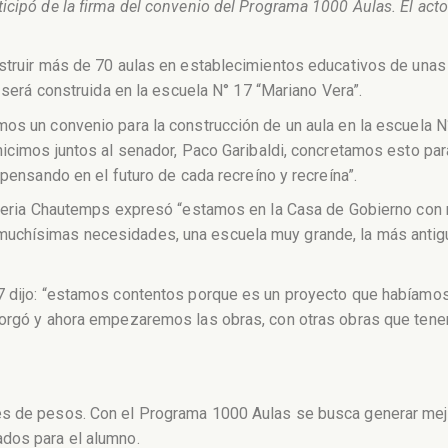
ticipó de la firma del convenio del Programa 1000 Aulas. El ac
nstruir más de 70 aulas en establecimientos educativos de una
a será construida en la escuela N° 17 “Mariano Vera”.
os un convenio para la construcción de un aula en la escuela N°
hicimos juntos al senador, Paco Garibaldi, concretamos esto par
 pensando en el futuro de cada recreíno y recreína”.
Valeria Chautemps expresó “estamos en la Casa de Gobierno con
uchísimas necesidades, una escuela muy grande, la más antigu
7 dijo: “estamos contentos porque es un proyecto que habíamos
torgó y ahora empezaremos las obras, con otras obras que tenem
s de pesos. Con el Programa 1000 Aulas se busca generar mejor 
dos para el alumno.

▶ [Directions]
Wherever the string "convenio" appears in the records above, copy the line it sits in.

▶ [Response]
ticipó de la firma del convenio del Programa 1000 Aulas. El ac
os un convenio para la construcción de un aula en la escuela N°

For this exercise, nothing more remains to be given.